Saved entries
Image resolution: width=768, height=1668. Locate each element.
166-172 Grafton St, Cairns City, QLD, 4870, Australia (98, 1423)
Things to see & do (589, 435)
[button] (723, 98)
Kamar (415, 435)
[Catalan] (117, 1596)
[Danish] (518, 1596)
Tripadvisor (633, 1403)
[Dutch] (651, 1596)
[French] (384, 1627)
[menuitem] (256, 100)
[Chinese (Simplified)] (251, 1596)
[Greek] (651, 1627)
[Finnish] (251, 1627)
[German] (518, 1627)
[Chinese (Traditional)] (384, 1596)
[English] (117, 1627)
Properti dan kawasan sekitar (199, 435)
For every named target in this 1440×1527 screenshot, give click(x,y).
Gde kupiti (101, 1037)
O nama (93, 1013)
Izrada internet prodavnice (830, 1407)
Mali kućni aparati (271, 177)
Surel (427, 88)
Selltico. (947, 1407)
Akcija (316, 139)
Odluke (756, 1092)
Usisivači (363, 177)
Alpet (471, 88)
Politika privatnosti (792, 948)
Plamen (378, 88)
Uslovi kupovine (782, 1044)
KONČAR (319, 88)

WORK REQUIRED | An exact copy is needed of the lines from the one containing "Tripadvisor (633, 1403)" through the end of the records.

SOLUTION TO THE EXERCISE |
Tripadvisor (633, 1403)
[Dutch] (651, 1596)
[French] (384, 1627)
[menuitem] (256, 100)
[Chinese (Simplified)] (251, 1596)
[Greek] (651, 1627)
[Finnish] (251, 1627)
[German] (518, 1627)
[Chinese (Traditional)] (384, 1596)
[English] (117, 1627)
Properti dan kawasan sekitar (199, 435)
For every named target in this 1440×1527 screenshot, give click(x,y).
Gde kupiti (101, 1037)
O nama (93, 1013)
Izrada internet prodavnice (830, 1407)
Mali kućni aparati (271, 177)
Surel (427, 88)
Selltico. (947, 1407)
Akcija (316, 139)
Odluke (756, 1092)
Usisivači (363, 177)
Alpet (471, 88)
Politika privatnosti (792, 948)
Plamen (378, 88)
Uslovi kupovine (782, 1044)
KONČAR (319, 88)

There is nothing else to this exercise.